Electrolytic Stripping – a “Greener” Alternative to Immersion Stripping

With the environmental pressures being placed on metal finishers today, finding “greener” technologies that are more environmentally friendly and cost effective is a big focus.  The solution chemistry (or pH) can be of alkaline (> 7.0), acidic (< 7.0) or neutral (= 7.0) in nature.  Although chemical immersion strippers are most widely used today, electrolytic stripping is gaining more popularity.

Chemical immersion strippers have a limited bath life. Acidic strippers, such as mineral acids (i.e.- nitric acid, etc.) are tenacious on racks, causing dehydration of the plastisol coating and increasing rack maintenance cost) and are aggressive on ventilation systems however provide adequate stripping rates and acceptable solubility of metals being stripped.

There are still a number of finishers using cyanide base technology today as these types of strippers dissolve most plated metals without attacking steel substrates and strip at an acceptable speed.
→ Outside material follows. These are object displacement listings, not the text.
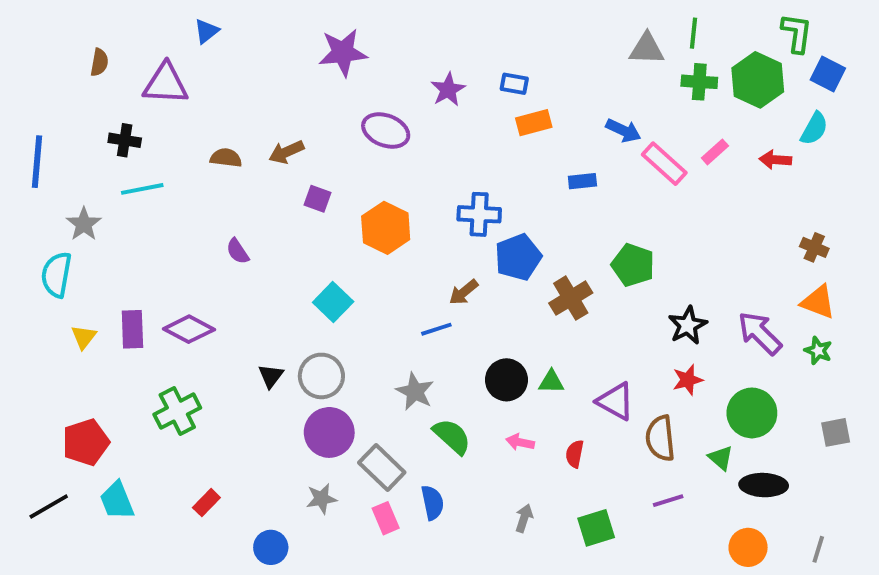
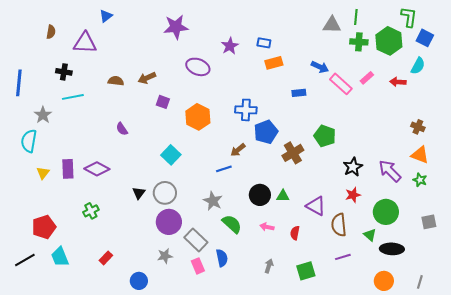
green cross: (177, 411) -> (91, 211), size x0.7

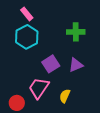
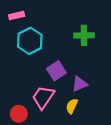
pink rectangle: (27, 14) -> (17, 15), moved, turned -64
purple triangle: (76, 65) -> (80, 84), moved

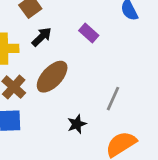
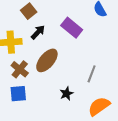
purple rectangle: (89, 33) -> (72, 28), size x1.5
Although these solutions are favorable in performance, many platers today do not want cyanide containing solutions in their shop.

Alkaline non-cyanide alternatives are available for those looking for cyanide free technology.  Common applications include stripping of copper used for heat treat stop-off or in stripping electrolytic nickel or electroless nickel off steel.  They also are generally operated at temperatures above 140 degrees F and require sufficient ventilation.  An amine or ammonia base stripper is used to provide complexing ability of the stripped metals but poses major difficulty in waste disposal of the spent solution (and waste stream) and chelates (ties up) metals thus making it difficult to precipitate out in the flocculation process in waste treatment process.

Although the set-up cost is higher (due to equipment requirements needed such as rectification, etc.), electrolytic stripping is much safer for the worker as they are neutral (or slightly acidic) in pH.  Another benefit is less degradation of the plastisol coating on racks occur, significantly reducing rack maintenance cost commonly seen in acidic strippers like nitric acid.  An application commonly used is in stripping electrolytic nickel off stainless steel rack tips. The overall quality of deposit is enhanced as a result of the elimination of the robbing effect of the current due to the excessive nickel buildup on the tips. Use in stripping electrolytic nickel deposits on steel is also a common application.

These baths can be desludged which extends their bath life.  An indexing type paper filter is commonly used. They are favorable for waste disposal systems as they contain less complexing agents, thus the metal(s) are more readily precipitated after pH adjustment and offer a “greener” technology in today’s finishing environment.